Ordering contract (documented + tested).

  • Builtins register first (chroot path normalization, COW, procfs, …).
  • Extras appended last, in the Vec order.
  • Chain stops at first non-Continue — user handlers cannot subvert builtin confinement.

Docs.

  • docs/extension-handlers.md: design rationale, security boundary, panics policy, non-goals, downstream sketch.
  • crates/sandlock-core/examples/openat_audit.rs: runnable example.

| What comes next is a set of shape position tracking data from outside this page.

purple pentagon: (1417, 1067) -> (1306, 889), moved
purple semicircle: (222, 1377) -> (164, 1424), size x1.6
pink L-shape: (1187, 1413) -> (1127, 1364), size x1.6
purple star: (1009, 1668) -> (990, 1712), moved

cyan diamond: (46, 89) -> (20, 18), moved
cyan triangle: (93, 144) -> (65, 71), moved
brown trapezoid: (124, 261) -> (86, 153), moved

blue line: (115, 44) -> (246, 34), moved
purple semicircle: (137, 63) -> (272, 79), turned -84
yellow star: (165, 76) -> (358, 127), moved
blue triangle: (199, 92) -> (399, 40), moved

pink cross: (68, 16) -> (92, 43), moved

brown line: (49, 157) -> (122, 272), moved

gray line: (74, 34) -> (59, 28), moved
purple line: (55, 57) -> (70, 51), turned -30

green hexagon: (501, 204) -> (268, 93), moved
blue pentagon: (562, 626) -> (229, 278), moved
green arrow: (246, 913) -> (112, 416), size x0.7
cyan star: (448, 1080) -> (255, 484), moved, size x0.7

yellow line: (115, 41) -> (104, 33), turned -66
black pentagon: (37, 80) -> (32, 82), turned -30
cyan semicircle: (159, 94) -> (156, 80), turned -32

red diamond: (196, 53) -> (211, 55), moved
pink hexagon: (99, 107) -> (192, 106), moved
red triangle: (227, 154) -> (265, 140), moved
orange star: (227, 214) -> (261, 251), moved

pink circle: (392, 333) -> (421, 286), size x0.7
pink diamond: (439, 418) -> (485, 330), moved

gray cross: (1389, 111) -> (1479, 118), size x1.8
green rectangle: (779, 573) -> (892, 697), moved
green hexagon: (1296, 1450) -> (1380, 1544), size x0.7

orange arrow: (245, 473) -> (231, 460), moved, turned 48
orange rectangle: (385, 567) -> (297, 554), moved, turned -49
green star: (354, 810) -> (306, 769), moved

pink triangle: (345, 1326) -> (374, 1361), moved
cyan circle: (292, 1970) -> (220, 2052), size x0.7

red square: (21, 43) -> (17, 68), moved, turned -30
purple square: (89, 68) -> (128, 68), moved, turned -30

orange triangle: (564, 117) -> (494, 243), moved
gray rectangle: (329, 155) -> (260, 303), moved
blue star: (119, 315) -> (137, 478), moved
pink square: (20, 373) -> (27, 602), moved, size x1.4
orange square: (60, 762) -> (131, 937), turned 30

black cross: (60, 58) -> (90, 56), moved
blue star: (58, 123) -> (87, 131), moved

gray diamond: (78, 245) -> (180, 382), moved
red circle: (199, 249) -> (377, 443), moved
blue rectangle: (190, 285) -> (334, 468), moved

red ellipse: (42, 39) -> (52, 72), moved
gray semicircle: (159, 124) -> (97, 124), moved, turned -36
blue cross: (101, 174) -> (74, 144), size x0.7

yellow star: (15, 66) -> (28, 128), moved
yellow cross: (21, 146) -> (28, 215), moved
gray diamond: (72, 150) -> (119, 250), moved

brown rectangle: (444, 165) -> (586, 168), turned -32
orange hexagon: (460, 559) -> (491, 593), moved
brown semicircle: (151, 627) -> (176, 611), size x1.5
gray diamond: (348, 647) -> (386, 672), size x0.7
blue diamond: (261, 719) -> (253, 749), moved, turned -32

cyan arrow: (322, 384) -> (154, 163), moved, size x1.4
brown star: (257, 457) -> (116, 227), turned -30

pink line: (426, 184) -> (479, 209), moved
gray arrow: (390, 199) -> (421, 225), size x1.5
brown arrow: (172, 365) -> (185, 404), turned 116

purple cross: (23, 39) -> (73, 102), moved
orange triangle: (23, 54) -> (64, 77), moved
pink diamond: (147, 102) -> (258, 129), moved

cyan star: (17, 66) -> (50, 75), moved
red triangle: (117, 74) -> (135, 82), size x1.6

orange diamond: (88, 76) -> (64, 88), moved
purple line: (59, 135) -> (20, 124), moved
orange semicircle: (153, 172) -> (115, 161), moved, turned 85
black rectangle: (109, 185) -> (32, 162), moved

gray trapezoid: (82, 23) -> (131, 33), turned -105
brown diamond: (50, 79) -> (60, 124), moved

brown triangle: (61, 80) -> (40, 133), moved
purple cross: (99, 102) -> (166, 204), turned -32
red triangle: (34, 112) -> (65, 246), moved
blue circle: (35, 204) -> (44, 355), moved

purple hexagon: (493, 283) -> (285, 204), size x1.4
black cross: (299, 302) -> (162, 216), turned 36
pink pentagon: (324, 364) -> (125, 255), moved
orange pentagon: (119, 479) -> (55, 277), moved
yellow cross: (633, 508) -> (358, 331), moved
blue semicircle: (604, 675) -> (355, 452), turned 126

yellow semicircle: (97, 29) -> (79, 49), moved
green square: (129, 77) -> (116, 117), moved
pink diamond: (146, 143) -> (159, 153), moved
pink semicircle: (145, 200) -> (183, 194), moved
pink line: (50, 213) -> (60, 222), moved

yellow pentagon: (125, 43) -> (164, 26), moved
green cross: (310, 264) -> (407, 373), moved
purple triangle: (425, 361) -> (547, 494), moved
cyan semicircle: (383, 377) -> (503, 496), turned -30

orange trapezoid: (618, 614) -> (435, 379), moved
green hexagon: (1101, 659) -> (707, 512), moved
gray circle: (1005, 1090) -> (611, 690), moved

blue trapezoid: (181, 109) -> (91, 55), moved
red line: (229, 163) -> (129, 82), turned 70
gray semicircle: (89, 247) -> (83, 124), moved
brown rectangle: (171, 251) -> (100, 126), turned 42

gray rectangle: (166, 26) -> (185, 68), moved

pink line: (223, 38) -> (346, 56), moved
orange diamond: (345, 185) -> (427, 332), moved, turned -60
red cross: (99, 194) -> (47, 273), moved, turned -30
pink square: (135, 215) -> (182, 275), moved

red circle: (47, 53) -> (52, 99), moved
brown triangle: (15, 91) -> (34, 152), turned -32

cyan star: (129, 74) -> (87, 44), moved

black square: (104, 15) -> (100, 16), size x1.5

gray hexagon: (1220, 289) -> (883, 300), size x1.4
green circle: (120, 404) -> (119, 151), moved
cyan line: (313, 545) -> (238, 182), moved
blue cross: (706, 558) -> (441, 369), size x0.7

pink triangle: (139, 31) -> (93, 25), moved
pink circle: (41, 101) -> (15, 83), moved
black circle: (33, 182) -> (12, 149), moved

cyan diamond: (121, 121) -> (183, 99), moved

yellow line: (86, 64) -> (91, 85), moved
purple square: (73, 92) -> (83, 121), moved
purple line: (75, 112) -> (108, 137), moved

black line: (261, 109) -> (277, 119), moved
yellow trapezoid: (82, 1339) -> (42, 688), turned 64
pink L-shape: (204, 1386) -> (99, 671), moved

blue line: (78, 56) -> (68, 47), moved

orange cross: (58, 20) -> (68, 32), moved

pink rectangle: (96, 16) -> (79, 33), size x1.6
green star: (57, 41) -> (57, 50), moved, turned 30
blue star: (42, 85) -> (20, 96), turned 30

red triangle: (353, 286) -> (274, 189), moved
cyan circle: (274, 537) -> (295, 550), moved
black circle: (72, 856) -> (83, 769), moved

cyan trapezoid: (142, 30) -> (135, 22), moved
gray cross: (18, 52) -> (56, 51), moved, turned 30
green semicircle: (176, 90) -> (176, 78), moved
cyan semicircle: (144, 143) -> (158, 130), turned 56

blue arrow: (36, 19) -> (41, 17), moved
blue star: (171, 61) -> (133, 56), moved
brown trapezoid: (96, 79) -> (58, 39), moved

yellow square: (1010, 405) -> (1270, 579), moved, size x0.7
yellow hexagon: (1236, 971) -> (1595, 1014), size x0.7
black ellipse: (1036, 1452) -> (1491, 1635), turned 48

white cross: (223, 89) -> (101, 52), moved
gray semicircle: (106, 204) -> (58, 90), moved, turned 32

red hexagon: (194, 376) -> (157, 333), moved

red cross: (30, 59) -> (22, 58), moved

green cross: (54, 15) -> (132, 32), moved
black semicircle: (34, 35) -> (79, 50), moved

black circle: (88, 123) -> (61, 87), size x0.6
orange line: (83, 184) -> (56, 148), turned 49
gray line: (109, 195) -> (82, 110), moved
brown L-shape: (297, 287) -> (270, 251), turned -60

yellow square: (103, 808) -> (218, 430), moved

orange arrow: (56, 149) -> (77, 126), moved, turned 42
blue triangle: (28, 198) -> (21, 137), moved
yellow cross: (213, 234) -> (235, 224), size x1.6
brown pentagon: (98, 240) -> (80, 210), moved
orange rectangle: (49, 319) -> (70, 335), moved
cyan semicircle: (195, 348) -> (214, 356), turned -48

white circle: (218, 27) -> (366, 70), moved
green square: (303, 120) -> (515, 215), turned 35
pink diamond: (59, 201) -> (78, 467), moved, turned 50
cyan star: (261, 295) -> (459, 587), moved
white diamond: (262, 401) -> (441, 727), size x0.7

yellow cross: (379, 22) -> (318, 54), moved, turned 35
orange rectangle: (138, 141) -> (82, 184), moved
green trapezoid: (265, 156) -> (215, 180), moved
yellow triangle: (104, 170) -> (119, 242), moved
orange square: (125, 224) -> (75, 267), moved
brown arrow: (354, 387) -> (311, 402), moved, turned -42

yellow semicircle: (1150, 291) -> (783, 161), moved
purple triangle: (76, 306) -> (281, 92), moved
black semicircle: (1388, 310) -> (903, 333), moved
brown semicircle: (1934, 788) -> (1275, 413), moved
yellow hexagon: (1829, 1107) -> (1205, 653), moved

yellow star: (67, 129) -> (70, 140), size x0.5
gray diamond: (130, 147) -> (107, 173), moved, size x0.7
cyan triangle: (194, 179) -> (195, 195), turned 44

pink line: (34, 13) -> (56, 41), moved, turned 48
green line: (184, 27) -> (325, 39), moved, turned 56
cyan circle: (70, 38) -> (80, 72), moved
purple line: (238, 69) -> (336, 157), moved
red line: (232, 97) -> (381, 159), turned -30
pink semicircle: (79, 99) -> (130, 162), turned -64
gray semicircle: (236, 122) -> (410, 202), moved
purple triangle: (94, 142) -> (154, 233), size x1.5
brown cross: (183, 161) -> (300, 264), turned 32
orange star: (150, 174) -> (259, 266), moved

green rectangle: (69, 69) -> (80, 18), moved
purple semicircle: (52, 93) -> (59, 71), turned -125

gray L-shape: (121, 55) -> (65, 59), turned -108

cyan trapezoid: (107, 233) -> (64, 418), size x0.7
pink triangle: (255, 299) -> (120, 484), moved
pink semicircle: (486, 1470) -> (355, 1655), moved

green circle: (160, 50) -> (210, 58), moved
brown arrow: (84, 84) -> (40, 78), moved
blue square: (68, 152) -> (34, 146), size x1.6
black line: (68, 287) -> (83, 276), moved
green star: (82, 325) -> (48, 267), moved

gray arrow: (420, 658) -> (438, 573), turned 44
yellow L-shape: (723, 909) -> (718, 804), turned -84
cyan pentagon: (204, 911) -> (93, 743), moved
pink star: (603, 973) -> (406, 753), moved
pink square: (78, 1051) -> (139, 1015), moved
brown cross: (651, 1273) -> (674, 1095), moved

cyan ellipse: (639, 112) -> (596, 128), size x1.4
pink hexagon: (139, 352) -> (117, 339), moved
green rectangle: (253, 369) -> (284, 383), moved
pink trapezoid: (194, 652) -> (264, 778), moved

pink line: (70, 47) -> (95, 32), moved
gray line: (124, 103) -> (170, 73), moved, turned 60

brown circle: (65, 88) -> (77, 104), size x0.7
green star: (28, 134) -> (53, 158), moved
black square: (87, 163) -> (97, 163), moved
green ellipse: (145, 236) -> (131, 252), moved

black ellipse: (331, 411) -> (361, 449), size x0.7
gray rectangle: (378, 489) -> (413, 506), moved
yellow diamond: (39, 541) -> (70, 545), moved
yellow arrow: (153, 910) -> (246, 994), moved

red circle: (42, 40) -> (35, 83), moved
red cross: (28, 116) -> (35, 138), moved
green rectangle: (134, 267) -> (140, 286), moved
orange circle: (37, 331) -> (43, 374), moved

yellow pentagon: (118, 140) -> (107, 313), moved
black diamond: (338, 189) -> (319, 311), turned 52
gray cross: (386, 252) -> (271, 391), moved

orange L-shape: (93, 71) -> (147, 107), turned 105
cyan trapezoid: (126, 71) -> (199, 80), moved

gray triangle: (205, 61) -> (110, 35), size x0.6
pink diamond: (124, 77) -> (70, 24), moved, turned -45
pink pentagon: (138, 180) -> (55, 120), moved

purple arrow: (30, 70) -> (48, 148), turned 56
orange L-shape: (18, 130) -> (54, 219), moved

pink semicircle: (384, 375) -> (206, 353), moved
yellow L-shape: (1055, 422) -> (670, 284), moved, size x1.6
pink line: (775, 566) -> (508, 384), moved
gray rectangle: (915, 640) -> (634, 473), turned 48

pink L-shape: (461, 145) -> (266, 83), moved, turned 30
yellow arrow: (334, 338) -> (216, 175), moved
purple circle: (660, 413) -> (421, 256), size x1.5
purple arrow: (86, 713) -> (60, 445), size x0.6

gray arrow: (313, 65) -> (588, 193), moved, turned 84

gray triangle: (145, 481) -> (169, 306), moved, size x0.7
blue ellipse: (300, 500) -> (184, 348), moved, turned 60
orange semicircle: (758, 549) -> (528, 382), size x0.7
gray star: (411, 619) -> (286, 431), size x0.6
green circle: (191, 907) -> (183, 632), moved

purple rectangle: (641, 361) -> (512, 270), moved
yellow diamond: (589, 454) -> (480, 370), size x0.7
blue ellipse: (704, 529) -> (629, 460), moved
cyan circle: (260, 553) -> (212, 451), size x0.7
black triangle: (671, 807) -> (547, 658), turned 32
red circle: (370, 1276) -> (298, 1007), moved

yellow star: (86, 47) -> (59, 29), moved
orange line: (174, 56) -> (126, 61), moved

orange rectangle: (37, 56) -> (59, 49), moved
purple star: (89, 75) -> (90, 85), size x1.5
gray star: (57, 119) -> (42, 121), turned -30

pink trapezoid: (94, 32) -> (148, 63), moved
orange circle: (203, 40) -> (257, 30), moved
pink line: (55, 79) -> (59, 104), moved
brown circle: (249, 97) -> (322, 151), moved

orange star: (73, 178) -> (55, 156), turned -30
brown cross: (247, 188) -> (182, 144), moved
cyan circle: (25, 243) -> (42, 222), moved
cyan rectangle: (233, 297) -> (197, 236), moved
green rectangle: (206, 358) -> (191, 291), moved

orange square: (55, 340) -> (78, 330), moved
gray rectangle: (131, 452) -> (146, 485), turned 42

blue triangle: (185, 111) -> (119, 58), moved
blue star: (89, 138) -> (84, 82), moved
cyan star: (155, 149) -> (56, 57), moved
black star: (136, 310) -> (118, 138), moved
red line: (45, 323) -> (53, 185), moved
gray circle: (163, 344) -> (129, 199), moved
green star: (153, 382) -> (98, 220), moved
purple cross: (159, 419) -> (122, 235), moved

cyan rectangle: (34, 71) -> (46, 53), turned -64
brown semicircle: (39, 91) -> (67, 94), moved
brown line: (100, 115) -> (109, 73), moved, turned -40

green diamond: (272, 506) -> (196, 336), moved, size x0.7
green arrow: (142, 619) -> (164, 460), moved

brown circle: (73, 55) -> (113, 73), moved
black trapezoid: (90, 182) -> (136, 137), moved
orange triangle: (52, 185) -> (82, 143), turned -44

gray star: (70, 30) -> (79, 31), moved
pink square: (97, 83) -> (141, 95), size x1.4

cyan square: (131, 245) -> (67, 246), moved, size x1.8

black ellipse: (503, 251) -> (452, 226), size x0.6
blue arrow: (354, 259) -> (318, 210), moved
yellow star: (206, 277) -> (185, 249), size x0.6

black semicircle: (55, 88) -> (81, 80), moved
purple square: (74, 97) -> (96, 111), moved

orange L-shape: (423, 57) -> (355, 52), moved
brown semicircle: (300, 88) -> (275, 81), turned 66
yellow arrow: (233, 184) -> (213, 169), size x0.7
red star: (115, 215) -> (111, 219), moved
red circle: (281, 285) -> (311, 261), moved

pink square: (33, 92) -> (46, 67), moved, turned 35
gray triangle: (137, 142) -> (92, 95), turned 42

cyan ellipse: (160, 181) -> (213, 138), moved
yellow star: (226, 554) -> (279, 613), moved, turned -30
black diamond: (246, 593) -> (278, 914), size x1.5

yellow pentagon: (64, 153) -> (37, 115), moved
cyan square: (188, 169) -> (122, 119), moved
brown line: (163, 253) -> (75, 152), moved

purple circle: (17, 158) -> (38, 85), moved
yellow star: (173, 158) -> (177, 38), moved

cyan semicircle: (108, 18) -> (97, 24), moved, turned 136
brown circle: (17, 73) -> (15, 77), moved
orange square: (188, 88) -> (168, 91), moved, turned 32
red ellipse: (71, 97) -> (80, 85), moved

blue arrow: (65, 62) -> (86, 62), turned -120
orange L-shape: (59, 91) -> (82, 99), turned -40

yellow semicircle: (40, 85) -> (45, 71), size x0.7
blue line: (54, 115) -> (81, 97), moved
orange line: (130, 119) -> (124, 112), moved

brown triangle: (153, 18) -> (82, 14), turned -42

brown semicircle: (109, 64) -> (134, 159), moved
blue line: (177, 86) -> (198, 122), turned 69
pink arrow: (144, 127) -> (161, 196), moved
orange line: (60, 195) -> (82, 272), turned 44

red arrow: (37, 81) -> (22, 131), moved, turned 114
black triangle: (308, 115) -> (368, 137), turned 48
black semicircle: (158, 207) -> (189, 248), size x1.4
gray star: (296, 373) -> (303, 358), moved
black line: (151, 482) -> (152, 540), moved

Minor bump 0.6 → 0.7 suggested.

Test plan

  • 4 new unit tests in dispatch::extra_handler_tests (ctor, insertion order, append-after-builtin, empty-extras nop) — passing
  • All 215 unit tests pass
  • Example openat_audit.rs runs against a python3 -c guest

@dzerik dzerik force-pushed the feature/extra-handlers branch from 5f2b730 to 71c5724 Compare April 24, 2026 14:00
@congwang-mk
Copy link
Copy Markdown
Contributor

congwang-mk commented Apr 26, 2026

Thanks for the PR!

Two main issues:

  1. The mechanism (split builtins-first, extras-after; security boundary preserved) is the right shape.
    What's missing is the plumbing through to the BPF filter so that extras can actually intercept the
    syscalls they're written for. Without that, the API ships a footgun: registers handlers that silently
    never fire, with no error to tell the user why.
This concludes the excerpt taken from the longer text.